DSM says CMO biz model out of step with market; sales drop in Q1

Royal DSM NV says its pharmaceutical contract manufacturing business model is ‘out of step with market needs’ after the unit’s Q1 performance blots an otherwise positive set of financials.

DSM’s pharmaceutical business, which comprises the contract manufacturing group DSM Pharmaceutical Products (DPP) and DSM Anti-infectives, saw sales for the first quarter fall 14 per cent to€163m ($242m).

The firm said that, although antibiotic higher feedstock costs and the positive impact influenza vaccine component sales had on last year’s figures played a part, the primary reason for the decline was a drop in volumes for DPP.

Spokesman Herman Betten told in-Pharmatechnologist.com that: “The business model of DPP [DSM Pharmaceutical products] and cost position is currently out of step with market needs, leading to unsatisfactory results.”

He explained that, in the face of increasing regulatory and financial pressure, pharmaceutical companies are either focusing on ‘niche’ high value drugs and biopharmaceuticals or on high volume products for emerging markets.

Wider business

The performance of DSM’s pharmaceutical cluster differed markedly from its other core businesses, nutrition, performance materials and polymer intermediates, which all saw revenue and earnings growth.

In total for the quarter DSM’s revenue was €2.23bn, up 16 per cent with earnings increasing some 4 per cent and beating analysts’ estimates according to Reuters.

DSM CFO Rolf-Dieter Schwalb told the newswire the gains reflected the effective implementation of the firm’s growth strategy, citing the recent purchase of Martek Biosciences as an example.

Schwalb went on to say that there would be ‘no pause’ in DSM’s acquisition strategy, highlighting nutrition and performance materials as areas for potential purchases.

Pharma strategy

However, while growth through acquisition is the plan for DSMs profitable units, the firm’s strategy for its pharmaceutical business is expansion through partnerships as Betten explained.

The focus for Pharma is on strategy execution, with specific focus on leveraging partnerships for growth.
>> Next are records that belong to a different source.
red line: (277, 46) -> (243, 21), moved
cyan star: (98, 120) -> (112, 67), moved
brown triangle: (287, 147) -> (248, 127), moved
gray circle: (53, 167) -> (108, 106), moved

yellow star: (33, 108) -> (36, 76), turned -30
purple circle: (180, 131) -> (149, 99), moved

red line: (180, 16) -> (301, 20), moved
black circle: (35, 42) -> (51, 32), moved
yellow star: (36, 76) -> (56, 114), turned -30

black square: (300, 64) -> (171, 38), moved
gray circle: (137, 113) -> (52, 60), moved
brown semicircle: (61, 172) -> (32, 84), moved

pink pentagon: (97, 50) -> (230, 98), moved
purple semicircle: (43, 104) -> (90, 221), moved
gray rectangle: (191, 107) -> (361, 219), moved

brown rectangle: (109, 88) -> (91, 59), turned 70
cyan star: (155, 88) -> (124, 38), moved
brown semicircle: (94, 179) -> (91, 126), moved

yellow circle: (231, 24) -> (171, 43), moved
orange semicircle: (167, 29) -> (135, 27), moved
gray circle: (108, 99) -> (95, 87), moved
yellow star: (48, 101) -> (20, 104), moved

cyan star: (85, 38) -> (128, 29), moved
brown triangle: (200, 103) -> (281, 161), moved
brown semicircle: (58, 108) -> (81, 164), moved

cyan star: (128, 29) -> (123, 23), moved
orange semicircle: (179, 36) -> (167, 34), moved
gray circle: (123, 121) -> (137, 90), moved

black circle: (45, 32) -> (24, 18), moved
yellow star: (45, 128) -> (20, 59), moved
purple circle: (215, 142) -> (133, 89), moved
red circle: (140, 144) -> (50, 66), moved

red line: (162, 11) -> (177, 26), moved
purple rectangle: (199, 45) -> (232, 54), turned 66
As announced the asset footprint optimization for DAI is close to completion, whereas DPP will further strengthen its asset footprint in Asia.”

A big part of this effort, at least for DSM’s anti-infectives unit DAI, will be the soon-to-be-completed deal with Sinochem that will establish of a joint-venture in China.

Sinochem is an excellent partner for DAI given its proven track record to grow businesses in China. DAI is today underrepresented in China. The JV will strongly focus on expanding its position in China, also building on the announced investment into a new 6 APA plant in China.”

Betten added that: “For DPP DSM believes it will drive positive results most rapidly if it partners with another company which has strengths complementary to its own.”